• WHAT YOU SHOULD DO:
Every record is to be returned as written, with no omissions.

• AVAILABLE DATA:
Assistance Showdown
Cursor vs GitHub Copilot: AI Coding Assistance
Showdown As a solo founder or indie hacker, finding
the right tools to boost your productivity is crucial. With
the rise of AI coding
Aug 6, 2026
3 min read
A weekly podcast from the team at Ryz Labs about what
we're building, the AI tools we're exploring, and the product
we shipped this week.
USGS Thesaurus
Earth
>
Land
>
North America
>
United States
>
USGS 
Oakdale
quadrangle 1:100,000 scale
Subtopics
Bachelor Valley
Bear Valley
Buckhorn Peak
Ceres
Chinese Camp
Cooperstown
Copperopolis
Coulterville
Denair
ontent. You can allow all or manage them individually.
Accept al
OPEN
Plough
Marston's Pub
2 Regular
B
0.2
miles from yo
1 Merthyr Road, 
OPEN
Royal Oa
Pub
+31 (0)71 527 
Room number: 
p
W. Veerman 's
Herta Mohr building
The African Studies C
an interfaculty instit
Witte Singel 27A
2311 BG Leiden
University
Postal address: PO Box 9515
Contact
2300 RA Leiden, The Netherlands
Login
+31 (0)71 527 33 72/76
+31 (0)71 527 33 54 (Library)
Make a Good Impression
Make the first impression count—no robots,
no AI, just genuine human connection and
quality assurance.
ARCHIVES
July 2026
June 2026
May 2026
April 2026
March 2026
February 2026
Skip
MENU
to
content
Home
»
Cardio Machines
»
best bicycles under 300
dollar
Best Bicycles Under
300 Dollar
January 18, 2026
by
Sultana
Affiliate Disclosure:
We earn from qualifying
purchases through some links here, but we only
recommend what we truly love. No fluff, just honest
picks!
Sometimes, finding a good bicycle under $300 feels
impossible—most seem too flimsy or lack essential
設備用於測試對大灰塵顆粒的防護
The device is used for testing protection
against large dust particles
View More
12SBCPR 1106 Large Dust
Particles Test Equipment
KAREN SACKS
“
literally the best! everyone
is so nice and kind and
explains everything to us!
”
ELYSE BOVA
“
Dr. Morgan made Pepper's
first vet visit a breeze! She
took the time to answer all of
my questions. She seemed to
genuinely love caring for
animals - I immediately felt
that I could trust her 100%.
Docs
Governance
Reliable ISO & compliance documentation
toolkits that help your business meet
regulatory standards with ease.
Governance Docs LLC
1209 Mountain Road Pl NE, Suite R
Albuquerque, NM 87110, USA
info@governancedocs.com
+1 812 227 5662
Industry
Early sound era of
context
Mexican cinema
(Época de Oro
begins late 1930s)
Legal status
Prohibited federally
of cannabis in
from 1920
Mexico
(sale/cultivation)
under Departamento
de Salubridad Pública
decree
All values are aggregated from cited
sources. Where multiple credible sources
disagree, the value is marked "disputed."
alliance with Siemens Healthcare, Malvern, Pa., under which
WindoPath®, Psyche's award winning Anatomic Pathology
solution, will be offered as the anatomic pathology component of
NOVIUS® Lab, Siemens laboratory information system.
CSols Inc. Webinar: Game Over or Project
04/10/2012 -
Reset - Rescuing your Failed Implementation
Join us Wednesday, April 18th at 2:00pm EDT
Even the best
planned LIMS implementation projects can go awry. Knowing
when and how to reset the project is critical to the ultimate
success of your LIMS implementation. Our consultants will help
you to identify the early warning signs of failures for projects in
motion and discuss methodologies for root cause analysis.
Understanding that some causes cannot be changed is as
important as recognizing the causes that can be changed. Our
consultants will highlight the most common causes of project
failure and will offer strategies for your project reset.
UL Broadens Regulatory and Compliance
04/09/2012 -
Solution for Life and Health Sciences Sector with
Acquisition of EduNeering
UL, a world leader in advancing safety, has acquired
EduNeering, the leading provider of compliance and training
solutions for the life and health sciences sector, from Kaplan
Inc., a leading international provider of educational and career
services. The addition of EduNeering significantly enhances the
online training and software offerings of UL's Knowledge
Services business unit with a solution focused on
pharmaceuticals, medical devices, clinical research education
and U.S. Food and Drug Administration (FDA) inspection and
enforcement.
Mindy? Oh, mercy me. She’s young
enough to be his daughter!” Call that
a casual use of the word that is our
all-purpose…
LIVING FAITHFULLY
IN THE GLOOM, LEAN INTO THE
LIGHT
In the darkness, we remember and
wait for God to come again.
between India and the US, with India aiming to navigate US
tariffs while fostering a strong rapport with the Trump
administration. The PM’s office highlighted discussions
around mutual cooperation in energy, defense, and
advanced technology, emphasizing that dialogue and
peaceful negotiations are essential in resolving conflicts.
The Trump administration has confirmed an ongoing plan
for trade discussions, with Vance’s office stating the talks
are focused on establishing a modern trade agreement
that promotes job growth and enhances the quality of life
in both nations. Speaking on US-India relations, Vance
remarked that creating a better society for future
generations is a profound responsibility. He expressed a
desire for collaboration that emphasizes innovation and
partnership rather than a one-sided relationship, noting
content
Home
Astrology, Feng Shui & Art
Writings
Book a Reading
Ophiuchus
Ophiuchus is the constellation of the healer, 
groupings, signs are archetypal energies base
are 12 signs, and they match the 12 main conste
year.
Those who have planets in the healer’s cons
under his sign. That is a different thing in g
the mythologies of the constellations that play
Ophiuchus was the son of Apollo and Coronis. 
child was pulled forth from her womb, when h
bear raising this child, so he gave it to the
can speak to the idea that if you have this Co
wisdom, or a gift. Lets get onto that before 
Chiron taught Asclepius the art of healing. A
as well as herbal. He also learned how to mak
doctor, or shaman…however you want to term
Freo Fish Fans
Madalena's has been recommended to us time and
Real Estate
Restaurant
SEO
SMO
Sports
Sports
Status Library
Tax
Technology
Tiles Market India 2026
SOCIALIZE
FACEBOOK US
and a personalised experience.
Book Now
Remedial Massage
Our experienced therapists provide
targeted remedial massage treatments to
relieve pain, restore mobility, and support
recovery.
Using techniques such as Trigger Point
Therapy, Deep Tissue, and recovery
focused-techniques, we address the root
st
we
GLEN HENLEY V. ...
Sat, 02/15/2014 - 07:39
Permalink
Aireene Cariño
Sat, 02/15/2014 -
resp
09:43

• SOLUTION TO THIS PROBLEM:
Assistance Showdown
Cursor vs GitHub Copilot: AI Coding Assistance
Showdown As a solo founder or indie hacker, finding
the right tools to boost your productivity is crucial. With
the rise of AI coding
Aug 6, 2026
3 min read
A weekly podcast from the team at Ryz Labs about what
we're building, the AI tools we're exploring, and the product
we shipped this week.
USGS Thesaurus
Earth
>
Land
>
North America
>
United States
>
USGS 
Oakdale
quadrangle 1:100,000 scale
Subtopics
Bachelor Valley
Bear Valley
Buckhorn Peak
Ceres
Chinese Camp
Cooperstown
Copperopolis
Coulterville
Denair
ontent. You can allow all or manage them individually.
Accept al
OPEN
Plough
Marston's Pub
2 Regular
B
0.2
miles from yo
1 Merthyr Road, 
OPEN
Royal Oa
Pub
+31 (0)71 527 
Room number: 
p
W. Veerman 's
Herta Mohr building
The African Studies C
an interfaculty instit
Witte Singel 27A
2311 BG Leiden
University
Postal address: PO Box 9515
Contact
2300 RA Leiden, The Netherlands
Login
+31 (0)71 527 33 72/76
+31 (0)71 527 33 54 (Library)
Make a Good Impression
Make the first impression count—no robots,
no AI, just genuine human connection and
quality assurance.
ARCHIVES
July 2026
June 2026
May 2026
April 2026
March 2026
February 2026
Skip
MENU
to
content
Home
»
Cardio Machines
»
best bicycles under 300
dollar
Best Bicycles Under
300 Dollar
January 18, 2026
by
Sultana
Affiliate Disclosure:
We earn from qualifying
purchases through some links here, but we only
recommend what we truly love. No fluff, just honest
picks!
Sometimes, finding a good bicycle under $300 feels
impossible—most seem too flimsy or lack essential
設備用於測試對大灰塵顆粒的防護
The device is used for testing protection
against large dust particles
View More
12SBCPR 1106 Large Dust
Particles Test Equipment
KAREN SACKS
“
literally the best! everyone
is so nice and kind and
explains everything to us!
”
ELYSE BOVA
“
Dr. Morgan made Pepper's
first vet visit a breeze! She
took the time to answer all of
my questions. She seemed to
genuinely love caring for
animals - I immediately felt
that I could trust her 100%.
Docs
Governance
Reliable ISO & compliance documentation
toolkits that help your business meet
regulatory standards with ease.
Governance Docs LLC
1209 Mountain Road Pl NE, Suite R
Albuquerque, NM 87110, USA
info@governancedocs.com
+1 812 227 5662
Industry
Early sound era of
context
Mexican cinema
(Época de Oro
begins late 1930s)
Legal status
Prohibited federally
of cannabis in
from 1920
Mexico
(sale/cultivation)
under Departamento
de Salubridad Pública
decree
All values are aggregated from cited
sources. Where multiple credible sources
disagree, the value is marked "disputed."
alliance with Siemens Healthcare, Malvern, Pa., under which
WindoPath®, Psyche's award winning Anatomic Pathology
solution, will be offered as the anatomic pathology component of
NOVIUS® Lab, Siemens laboratory information system.
CSols Inc. Webinar: Game Over or Project
04/10/2012 -
Reset - Rescuing your Failed Implementation
Join us Wednesday, April 18th at 2:00pm EDT
Even the best
planned LIMS implementation projects can go awry. Knowing
when and how to reset the project is critical to the ultimate
success of your LIMS implementation. Our consultants will help
you to identify the early warning signs of failures for projects in
motion and discuss methodologies for root cause analysis.
Understanding that some causes cannot be changed is as
important as recognizing the causes that can be changed. Our
consultants will highlight the most common causes of project
failure and will offer strategies for your project reset.
UL Broadens Regulatory and Compliance
04/09/2012 -
Solution for Life and Health Sciences Sector with
Acquisition of EduNeering
UL, a world leader in advancing safety, has acquired
EduNeering, the leading provider of compliance and training
solutions for the life and health sciences sector, from Kaplan
Inc., a leading international provider of educational and career
services. The addition of EduNeering significantly enhances the
online training and software offerings of UL's Knowledge
Services business unit with a solution focused on
pharmaceuticals, medical devices, clinical research education
and U.S. Food and Drug Administration (FDA) inspection and
enforcement.
Mindy? Oh, mercy me. She’s young
enough to be his daughter!” Call that
a casual use of the word that is our
all-purpose…
LIVING FAITHFULLY
IN THE GLOOM, LEAN INTO THE
LIGHT
In the darkness, we remember and
wait for God to come again.
between India and the US, with India aiming to navigate US
tariffs while fostering a strong rapport with the Trump
administration. The PM’s office highlighted discussions
around mutual cooperation in energy, defense, and
advanced technology, emphasizing that dialogue and
peaceful negotiations are essential in resolving conflicts.
The Trump administration has confirmed an ongoing plan
for trade discussions, with Vance’s office stating the talks
are focused on establishing a modern trade agreement
that promotes job growth and enhances the quality of life
in both nations. Speaking on US-India relations, Vance
remarked that creating a better society for future
generations is a profound responsibility. He expressed a
desire for collaboration that emphasizes innovation and
partnership rather than a one-sided relationship, noting
content
Home
Astrology, Feng Shui & Art
Writings
Book a Reading
Ophiuchus
Ophiuchus is the constellation of the healer, 
groupings, signs are archetypal energies base
are 12 signs, and they match the 12 main conste
year.
Those who have planets in the healer’s cons
under his sign. That is a different thing in g
the mythologies of the constellations that play
Ophiuchus was the son of Apollo and Coronis. 
child was pulled forth from her womb, when h
bear raising this child, so he gave it to the
can speak to the idea that if you have this Co
wisdom, or a gift. Lets get onto that before 
Chiron taught Asclepius the art of healing. A
as well as herbal. He also learned how to mak
doctor, or shaman…however you want to term
Freo Fish Fans
Madalena's has been recommended to us time and
Real Estate
Restaurant
SEO
SMO
Sports
Sports
Status Library
Tax
Technology
Tiles Market India 2026
SOCIALIZE
FACEBOOK US
and a personalised experience.
Book Now
Remedial Massage
Our experienced therapists provide
targeted remedial massage treatments to
relieve pain, restore mobility, and support
recovery.
Using techniques such as Trigger Point
Therapy, Deep Tissue, and recovery
focused-techniques, we address the root
st
we
GLEN HENLEY V. ...
Sat, 02/15/2014 - 07:39
Permalink
Aireene Cariño
Sat, 02/15/2014 -
resp
09:43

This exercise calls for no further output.